Some apps appear in the catalog as Coming Soon before full sync is available. Coming-soon tiles cannot be connected; clicking them shows a placeholder.

Microsoft Teams: Coming Soon for the integration, supported for recording

Microsoft Teams support today is limited to meeting recording via the Companion Bot — the same path Zoom and Google Meet use. The Companion Bot can join scheduled Teams meetings as a participant for transcription, action items, and insights.

There is no first-party Microsoft Teams chat or messaging integration today. Microsoft Teams is listed under Communication → Coming Soon in the Marketplace, which means:

  • You cannot read or send Teams chat messages, list channels, or search Teams content from Companion.
  • You cannot connect Teams as an OAuth integration on the Apps tab.
  • You cannot post alerts or summaries to Teams channels.
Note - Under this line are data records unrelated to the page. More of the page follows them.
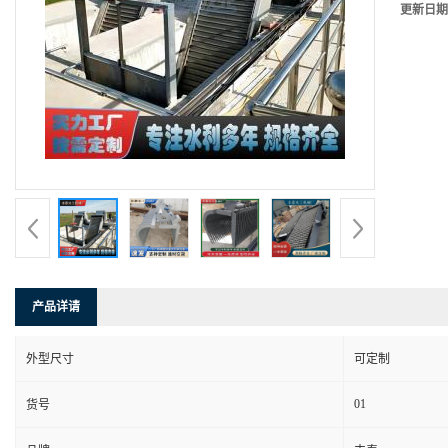
更新日期
产品详请
外型尺寸
可定制
01
货号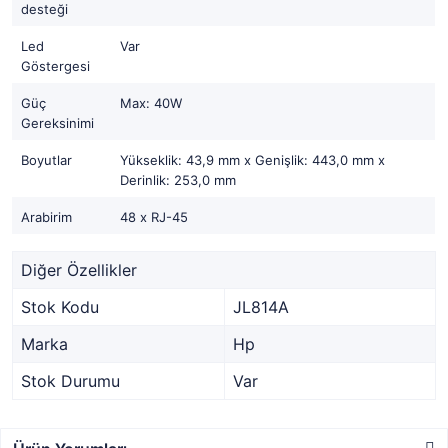
desteği
Led
Var
Göstergesi
Güç
Max: 40W
Gereksinimi
Boyutlar
Yükseklik: 43,9 mm x Genişlik: 443,0 mm x
Derinlik: 253,0 mm
Arabirim
48 x RJ-45
Diğer Özellikler
Stok Kodu
JL814A
Marka
Hp
Stok Durumu
Var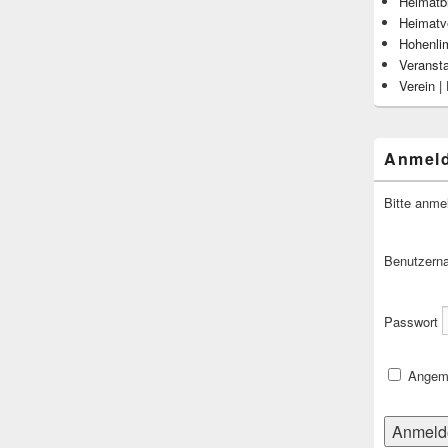
Heimatbl
Heimatv
Hohenli
Veranst
Verein |
Anmel
Bitte anme
Benutzern
Passwort
Angeme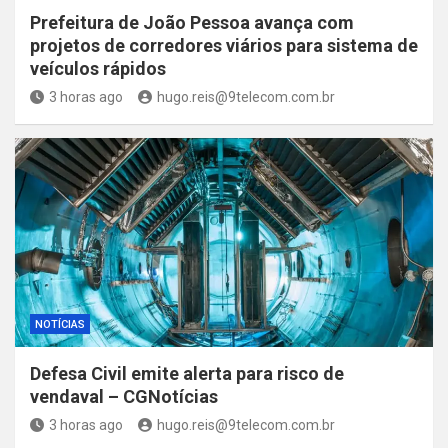
Prefeitura de João Pessoa avança com
projetos de corredores viários para sistema de
veículos rápidos
3 horas ago
hugo.reis@9telecom.com.br
NOTÍCIAS
Defesa Civil emite alerta para risco de
vendaval – CGNotícias
3 horas ago
hugo.reis@9telecom.com.br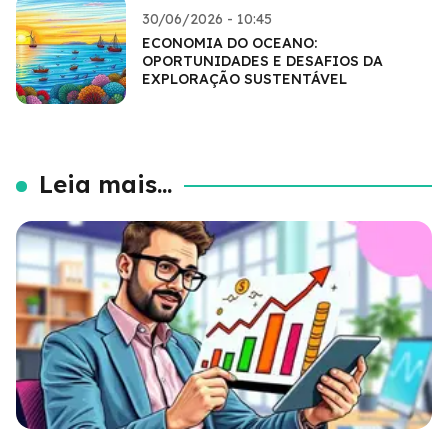
30/06/2026 - 10:45
ECONOMIA DO OCEANO:
OPORTUNIDADES E DESAFIOS DA
EXPLORAÇÃO SUSTENTÁVEL
Leia mais...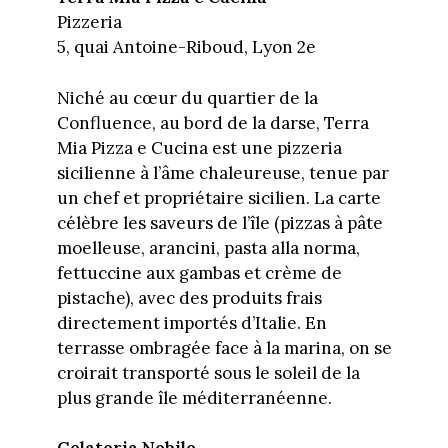
Pizzeria
5, quai Antoine-Riboud, Lyon 2e
Niché au cœur du quartier de la
Confluence, au bord de la darse, Terra
Mia Pizza e Cucina est une pizzeria
sicilienne à l’âme chaleureuse, tenue par
un chef et propriétaire sicilien. La carte
célèbre les saveurs de l’île (pizzas à pâte
moelleuse, arancini, pasta alla norma,
fettuccine aux gambas et crème de
pistache), avec des produits frais
directement importés d’Italie. En
terrasse ombragée face à la marina, on se
croirait transporté sous le soleil de la
plus grande île méditerranéenne.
There is also no native Microsoft 365 / Outlook calendar integration today. If your Teams meetings live only on an Outlook calendar, the Companion Bot cannot pick them up automatically through auto-join. Either move the events to Google Calendar (the supported calendar source) or send the bot manually with Remote in Quick Launch.

Connect a workspace integration

  1. Open Marketplace → Apps.
  2. Find the integration and click the tile to open its detail page.
  3. Review what the integration provides, the permissions it needs, and the auth method (OAuth, API key, enterprise OAuth credentials, instance URL, region, or private app token, depending on the provider).
  4. Follow the provider's connect flow (for OAuth, this opens the provider's consent screen).
  5. Once authorised, the integration appears under the Installed tab.

Workspace-scope connect / disconnect requires the integrations:write:all permission. Without it, Connect / Manage / Disconnect actions are not available. See Roles and Permissions.

Manage an active integration

Open Marketplace → Installed and click the tile (or open the integration from the Apps tab). The manage page exposes the actions the provider supports — typical examples include:

  • Re-authenticate.
  • Trigger a sync.
  • Configure object or field mappings (where supported).
  • Switch environments (sandbox / production) where supported.
  • Disconnect the integration.

Per-row controls and labels vary per provider — only the actions a provider actually supports are shown.

Sync behaviour

Workspace integrations can sync data in different directions, depending on what the provider supports:

  • Inbound only — pulls provider data into Harmony.
  • Outbound only — pushes Harmony data to the provider.
  • Bidirectional — keeps mapped fields updated in both systems.

For CRMs that support mappings, admins can decide how provider objects map to Harmony objects and which fields sync in each direction.

Example: Talkdesk

Talkdesk is a workspace telephony integration. Depending on your setup, Harmony may ask for enterprise OAuth credentials, an instance URL, or region information before opening the OAuth authorisation flow. Once connected and configured, Talkdesk call recordings can be imported into Harmony for transcription and analysis.